I was brought up to accept my ear and by that I don’t mean that I was made to accept it…I’m from a large family—a lot of sisters, and I was never treated any differently to any of them. If their hair was put up and plaited my hair was up and plaited so everybody could see my ear. And I think that was the right thing to do. (Celine, 54, unilateral microtia, hemifacial microsomia, no reconstruction)

You’re not going to be like “Oh my God, I love my ears,” but you will get there eventually…just surround yourself with good friends. Best friends help a lot, you know? Sometimes that’s a bit overlooked. (Otis, 23, bilateral microtia, no reconstruction)

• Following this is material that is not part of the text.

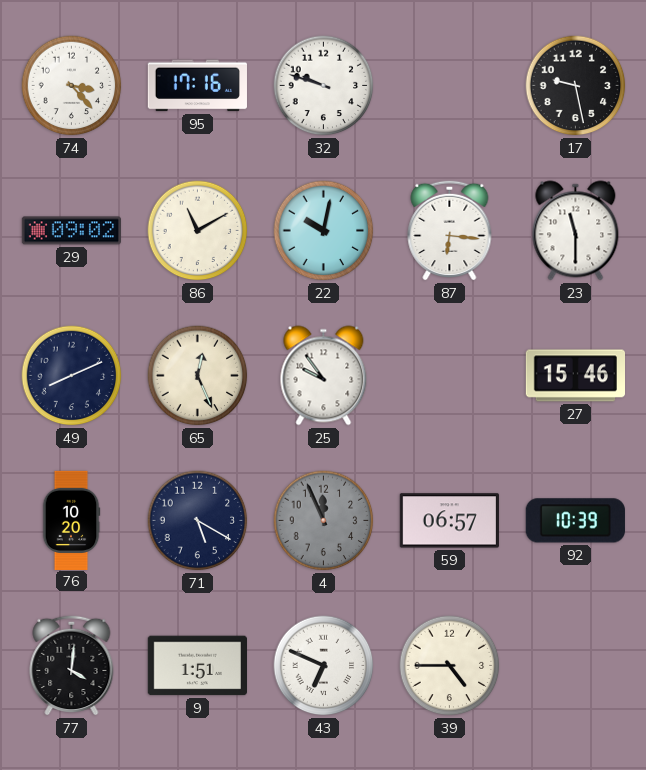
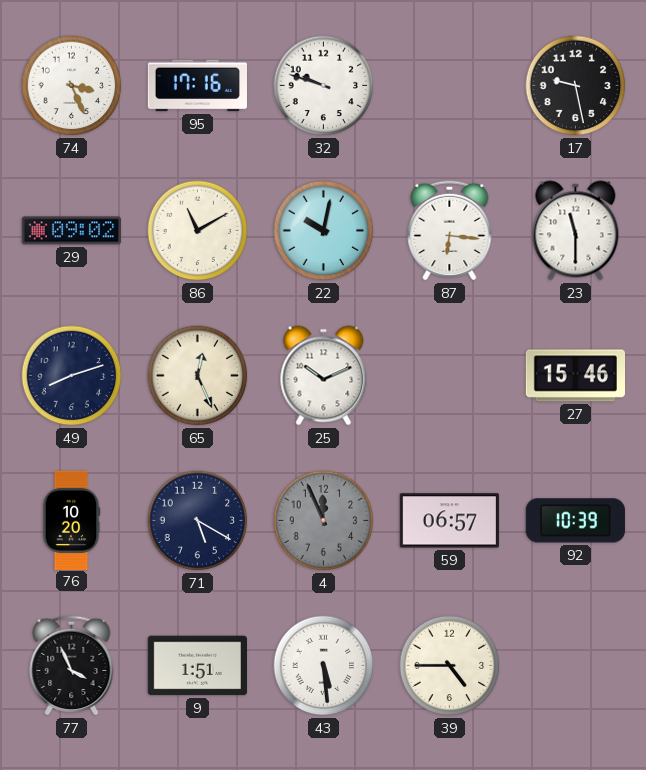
74: 3:23 -> 3:26
49: 8:11 -> 8:12
25: 9:54 -> 10:11
77: 4:01 -> 3:56
43: 6:49 -> 5:29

Some participants had grown up without a diagnosis, assuming their ear was just atypically formed; this made discovering microtia a significant experience. Rather than receiving a formal diagnosis, many discovered microtia by chance, for example, searching on the internet for “little ears” or reading an article in the newspaper. Discovering they had microtia was beneficial as it resulted in them finding organizations where they could receive support and meet others with microtia:

I was 38 when I first found out “Oh this is a condition and other people have it!”…that moment of clarity, just knowing that other people have this, and then looking on the internet and getting into group and listening to people talk about it, like other adults and thinking “Oh, I am so not alone here.” (Beth, 43, bilateral microtia, reconstruction)

I went and did one of the [Microtia UK] family days, and it was really nice to meet someone who had the same thing as me and who was my age, because I’ve never had that before…and that really helped. (Maisey, 20, unilateral microtia, reconstruction)

Becoming aware of microtia also enabled participants to learn about their condition and seek information. This made them more comfortable explaining their difference to others and facilitated their search for treatment, support, and advice:

Yeah and just being able to talk to someone and say “Look I am not happy with how I look and I am not happy with my ears.” I’ve had to hide that. I’ve not been allowed to talk about it and that was just…it was a breakthrough moment in my whole life, you know? (Liz, 58, unilateral microtia, no reconstruction).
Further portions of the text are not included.